Wie das Fachportal Aftermarket Matters berichtet, hat die Ranger Division des US-Herstellers BendPak ihre kompletten Reifenmontiermaschinen und Auswuchtgeräte jetzt nach den nordamerikanischen UL- und CSA-Standards zertifizieren lassen – geprüft und bestätigt vom unabhängigen Prüflabor Intertek, das die elektrischen, pneumatischen und mechanischen Sicherheitsanforderungen genau unter die Lupe genommen hat.
Achtzehn Monate im Hintergrund geschraubt
Was nach einem simplen Aufkleber auf dem Typenschild klingt, war in Wahrheit ein Mammutprojekt: Über anderthalb Jahre lang hat BendPak etliche Bauteile im Inneren der Maschinen grundlegend überarbeitet, damit am Ende wirklich jeder Handgriff an der Maschine sicher ist. Dabei ging es genau um die Stellen, an denen im Werkstattalltag schon einmal etwas schiefgehen kann – Quetschstellen, bewegliche Teile, elektrische Leitungen, Drucksysteme und der Brandschutz wurden Stück für Stück auf den Prüfstand gestellt. Wo bestehende Konstruktionen den Vorgaben nicht standhielten, hat man Bauteile neu konstruiert, Leitungswege umverlegt und zusätzliche Schutzmaßnahmen eingezogen, bis jede einzelne Änderung die harten Tests bestand.
Für BendPak-Präsident Jeff Kritzer ist das Ergebnis nach eigenen Worten weit mehr als nur das ETL-Zeichen auf dem Gehäuse: Die Zertifizierung steht seiner Einschätzung nach für ein durchgängig höheres Niveau bei Konstruktion, Komponentenqualität und der Einhaltung nordamerikanischer Sicherheitsvorschriften – und sie gibt Betrieben die Gewissheit, dass ihre Ranger-Geräte auf einem Niveau gefertigt sind, das man Kunden guten Gewissens zeigen kann.

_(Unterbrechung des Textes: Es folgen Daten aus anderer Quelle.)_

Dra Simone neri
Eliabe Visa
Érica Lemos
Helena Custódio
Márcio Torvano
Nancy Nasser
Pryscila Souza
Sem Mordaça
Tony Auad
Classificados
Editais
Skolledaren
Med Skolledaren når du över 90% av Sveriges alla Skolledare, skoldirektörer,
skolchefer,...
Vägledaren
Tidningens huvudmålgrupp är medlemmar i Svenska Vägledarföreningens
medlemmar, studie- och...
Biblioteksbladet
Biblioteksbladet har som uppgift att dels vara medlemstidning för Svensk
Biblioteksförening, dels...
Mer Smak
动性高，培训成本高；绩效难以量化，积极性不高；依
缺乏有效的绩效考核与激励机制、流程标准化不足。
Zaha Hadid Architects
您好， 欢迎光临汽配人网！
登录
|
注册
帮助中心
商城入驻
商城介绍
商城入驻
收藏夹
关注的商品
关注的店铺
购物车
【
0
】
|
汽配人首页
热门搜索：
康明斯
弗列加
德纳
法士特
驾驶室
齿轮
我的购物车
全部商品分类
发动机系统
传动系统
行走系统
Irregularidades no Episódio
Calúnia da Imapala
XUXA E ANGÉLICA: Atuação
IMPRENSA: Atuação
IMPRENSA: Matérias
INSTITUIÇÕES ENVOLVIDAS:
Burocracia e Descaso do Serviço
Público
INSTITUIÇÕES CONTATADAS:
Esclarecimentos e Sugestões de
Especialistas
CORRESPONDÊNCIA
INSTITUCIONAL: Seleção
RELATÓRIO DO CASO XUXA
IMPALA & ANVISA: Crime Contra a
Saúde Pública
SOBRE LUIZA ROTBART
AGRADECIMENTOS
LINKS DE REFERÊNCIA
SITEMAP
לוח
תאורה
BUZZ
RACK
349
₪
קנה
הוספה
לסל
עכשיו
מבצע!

Was davon bei dir im Alltag ankommt
Du als Autofahrer bekommst von einer solchen Zertifizierung natürlich nichts direkt zu sehen – und genau das ist auch der tiefere Sinn der Übung. Geprüfte, sauber gewartete Geräte arbeiten still im Hintergrund, damit der Reifenwechsel oder das Auswuchten reibungslos über die Bühne geht, ohne dass deine Felge unfreiwillig Kratzer abbekommt oder der Reifenwulst über die Kante rutscht. Wenn deine Werkstatt mit Maschinen arbeitet, die nach anerkannten Normen geprüft sind, senkt das ganz konkret das Risiko, dass beim Routine-Service ausgerechnet am teuren Rad ein unschönes Malheur passiert.
Gleichzeitig reiht sich die Meldung ein in einen größeren Trend, den auch das Schwesterportal AftermarketNews in seiner Berichterstattung zur Zukunft des Ersatzteil- und Servicemarktes aufgreift: Neue Technologien verändern, welche Geräte und Verfahren in den Werkstätten Einzug halten – und damit am Ende auch, welche Qualität du als Kunde beim nächsten Besuch erwarten darfst. Beim nächsten Werkstatttermin also ruhig einmal beiläufig fragen, mit welchen Geräten am Rad gearbeitet wird. Eine Werkstatt, die hier gern und offen Auskunft gibt, zeigt dir damit fast nebenbei, dass sie das Thema Sicherheit nicht nur auf dem Papier ernst nimmt.